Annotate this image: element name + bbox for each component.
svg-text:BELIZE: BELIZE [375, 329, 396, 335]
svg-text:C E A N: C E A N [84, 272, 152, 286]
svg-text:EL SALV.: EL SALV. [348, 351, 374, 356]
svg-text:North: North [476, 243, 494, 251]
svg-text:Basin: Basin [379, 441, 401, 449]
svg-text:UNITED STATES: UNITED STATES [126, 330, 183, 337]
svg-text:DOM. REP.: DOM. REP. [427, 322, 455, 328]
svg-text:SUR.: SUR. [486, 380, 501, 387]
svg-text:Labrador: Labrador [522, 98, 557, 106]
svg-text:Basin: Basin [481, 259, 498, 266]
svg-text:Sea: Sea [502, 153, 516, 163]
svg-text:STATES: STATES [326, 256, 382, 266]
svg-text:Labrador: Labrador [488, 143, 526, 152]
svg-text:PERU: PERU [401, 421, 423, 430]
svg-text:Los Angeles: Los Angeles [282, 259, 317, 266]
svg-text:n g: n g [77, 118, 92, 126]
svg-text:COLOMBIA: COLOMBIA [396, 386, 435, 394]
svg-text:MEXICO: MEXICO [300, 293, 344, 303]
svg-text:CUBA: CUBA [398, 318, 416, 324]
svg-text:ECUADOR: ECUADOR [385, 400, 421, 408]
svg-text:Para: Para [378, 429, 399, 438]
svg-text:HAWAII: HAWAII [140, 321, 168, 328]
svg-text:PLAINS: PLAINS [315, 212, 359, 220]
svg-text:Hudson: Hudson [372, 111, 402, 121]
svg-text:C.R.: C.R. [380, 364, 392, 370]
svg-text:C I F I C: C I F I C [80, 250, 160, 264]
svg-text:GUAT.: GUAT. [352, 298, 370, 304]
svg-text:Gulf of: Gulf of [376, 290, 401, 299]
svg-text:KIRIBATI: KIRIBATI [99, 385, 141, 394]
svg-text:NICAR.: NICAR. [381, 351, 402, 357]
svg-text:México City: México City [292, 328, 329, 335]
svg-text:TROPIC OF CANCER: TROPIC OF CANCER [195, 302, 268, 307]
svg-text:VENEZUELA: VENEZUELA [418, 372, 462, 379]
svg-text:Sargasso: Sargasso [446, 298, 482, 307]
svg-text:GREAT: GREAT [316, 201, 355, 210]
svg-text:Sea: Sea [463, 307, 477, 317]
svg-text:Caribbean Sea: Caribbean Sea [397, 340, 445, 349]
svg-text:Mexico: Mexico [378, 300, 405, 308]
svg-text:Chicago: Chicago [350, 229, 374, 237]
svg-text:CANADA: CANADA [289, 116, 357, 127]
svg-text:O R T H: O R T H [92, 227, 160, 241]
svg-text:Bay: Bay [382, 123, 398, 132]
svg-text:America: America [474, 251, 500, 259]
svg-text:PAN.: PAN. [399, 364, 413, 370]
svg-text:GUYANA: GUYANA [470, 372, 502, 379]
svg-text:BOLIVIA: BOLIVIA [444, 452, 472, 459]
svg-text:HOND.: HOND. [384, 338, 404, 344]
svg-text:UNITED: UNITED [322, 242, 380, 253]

------------------------------------------------

▶ _Prompt_:
Check the entries above line by line and return each one containing the word "Basin".

▶ _Reply to the exercise_:
svg-text:Basin: Basin [379, 441, 401, 449]
svg-text:Basin: Basin [481, 259, 498, 266]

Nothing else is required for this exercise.